"But what is the hurry?" asked Marcello. "Do sit down and explain! I heard this afternoon that you had strong suspicions as to Folco's part in what happened to me."

"Something more than suspicions now," Kalmon answered, settling his big frame in a deep chair before the tire; "but I am afraid he has escaped."

"Escaped? He has not the slightest idea that he is suspected!"

"How do you know? Don't you see that as he is guilty, he must have soon begun to think that the change in your manner toward him was due to the fact that you suspected him, and that you turned him out because you guessed the truth, though you could not prove it?"

"Perhaps," Marcello admitted, in a rather preoccupied tone. "The young lady seems to have repeated to her mother everything I said this afternoon," he added with evident annoyance. "Did the Contessa tell you why I quarrelled with Folco to-day?"

"No. She merely said that there had been angry words and that you had asked him to leave the house. She herself was surprised, she said, and wondered what could have brought matters to a crisis at last."

Marcello's face cleared instantly. Aurora had not told any one that he had quarrelled with his stepfather about her; that was quite evident, for there were not two more truthful people in the world than the Contessa and Kalmon, whose bright brown eyes were at that moment quietly studying his face.

"Not that the fact matters in the least," said the Professor, resting his feet on the fender and exposing the broad soles of his wet walking-boots to the flame. "The important fact is that the man has escaped, and we must catch him."

"But how are you so sure that it was he that attacked me?
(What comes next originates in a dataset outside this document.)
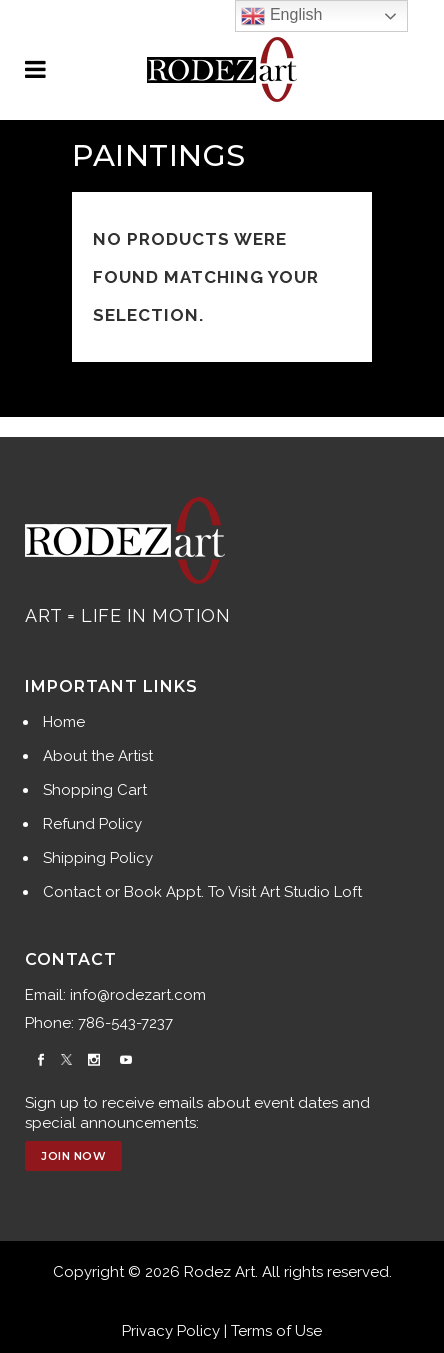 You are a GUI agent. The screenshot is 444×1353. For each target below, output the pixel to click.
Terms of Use (276, 1331)
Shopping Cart (95, 790)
You cannot arrest a man on suspicion, without going through a great many formalities. You cannot possibly have got an eye-witness to the fact, and so it must be a matter of suspicion after all, founded on a certain amount of rather weak circumstantial evidence. Now, if it was he that tried to kill me, he failed, for I am alive, and perfectly well. Why not let him alone, since I have got rid of him?"

"For a very good reason, which I think I had better not tell you."